Perchè si parla greco? Le due teorie formulate

Avrete sicuramente sentito parlare di Magna Grecia, pertanto siamo portati a far risalire l’origine del greco di Calabria al periodo classico. Sebbene sembrerebbe sia questa la tesi oggi ritenuta più probabile, la querelle attorno all’origine dell’idioma greco-calabrese è stata lunga e non ancora del tutto spenta. Esistono ad oggi due linee di pensiero:

  • Teoria bizantina: elaborata dal milanese Giuseppe Morosi verso il 1870, la teoria bizantina ipotizza l’origine del greco d’Italia appunto nel periodo bizantino, legata in particolare ad immigrazioni di genti di lingua greca avvenute soprattutto tra il IX e il XII secolo. I sostenitori di questa tesi ritengono impossibile che il greco sia sopravvissuto al profondo processo di latinizzazione durante l’età romana.

 

  • Teoria magnogreca: ebbe il suo maggior esponente nel glottologo tedesco Gerhard Rohlfs, il quale la formulò verso il 1930. Secondo lo studioso, il greco non smise mai di essere parlato sin dai tempi della Magna Grecia. Per coloro che appoggiano questa teoria, gli elementi linguistici che sosterrebbero l’origine dell’idioma sarebbero una serie di arcaismi fonologici, grammaticali e lessicali, tra i quali figurerebbero persino alcuni dorismi: il dorico era il dialetto greco antico usato nel territorio dell’antica polis di Lokroi Epizephyrioi, ma forti influssi dorici ebbe anche la parlata della polis di Rhegion a seguito di vicende storico-politiche, come la conquista di Dionisio I di Siracusa, che favorirono queste influenze.

 

PRESERVAZIONE – Il comune di Bova Marina ha istituito un Osservatorio Permanente per la Lingua e Cultura dei Greci di Calabria che si occupa del monitoraggio, lo studio, la programmazione e l’organizzazione di attività volte alla salvaguardia della lingua e della tradizione greca della Calabria. Il governo italiano, invece, ha approvato una legge di tutela e di salvaguardia, la 482/1999.

Tuttavia l’attività di tutela e formativa ha avuto inizio molto tardi e risente del problema del reclutamento di insegnanti di lingua per le attività didattiche.
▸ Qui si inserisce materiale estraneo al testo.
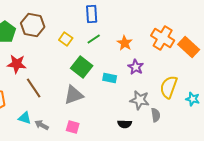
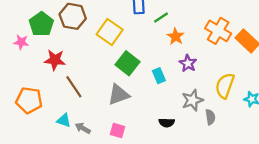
yellow square: (66, 39) -> (110, 32), size x1.6
green line: (94, 39) -> (161, 17), moved
cyan rectangle: (110, 78) -> (159, 76), turned 56
gray star: (140, 100) -> (192, 100), turned -30
black semicircle: (125, 124) -> (167, 123), moved

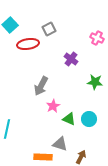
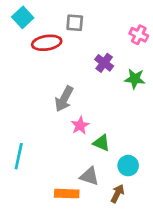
gray square: (49, 29) -> (75, 23), turned 32
green star: (95, 82) -> (135, 79), moved
cyan circle: (89, 119) -> (128, 166), moved

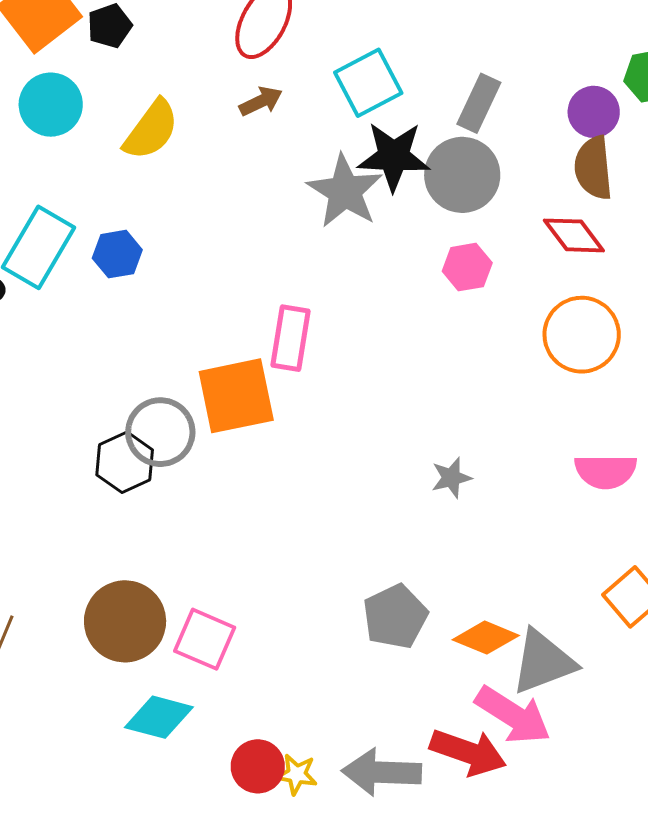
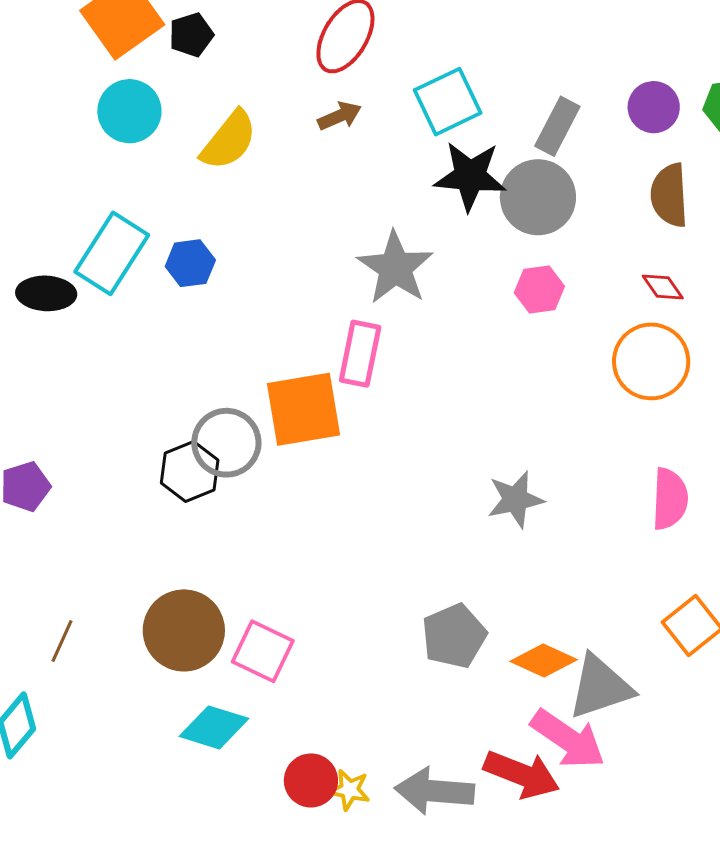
purple circle: (594, 112) -> (654, 107), moved
gray star: (345, 191) -> (395, 268), moved
red diamond: (574, 235) -> (663, 287), moved, size x0.7
pink semicircle: (606, 471) -> (670, 499), turned -90
gray star: (451, 478) -> (515, 499), size x1.4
Lo stesso dichiarato bilinguismo è rimasto sostanzialmente sulla carta, senza radicarsi nell’amministrazione pubblica: ad esempio solo i comuni di Bova e di Bova Marina – nonché la frazione Gallicianò del comune di Condofuri – hanno cartelli stradali nelle due lingue.

Oggi, il greco di Calabria viene menzionato nel Red Book dell’UNESCO nelle lingue a rischio di estinzione, insieme al greco del Salento. Euromosaic lo annovera tra le lingue minoritarie a rischio dell’Unione Europea.

Riuscirà il grecanico a resistere negli anni venturi?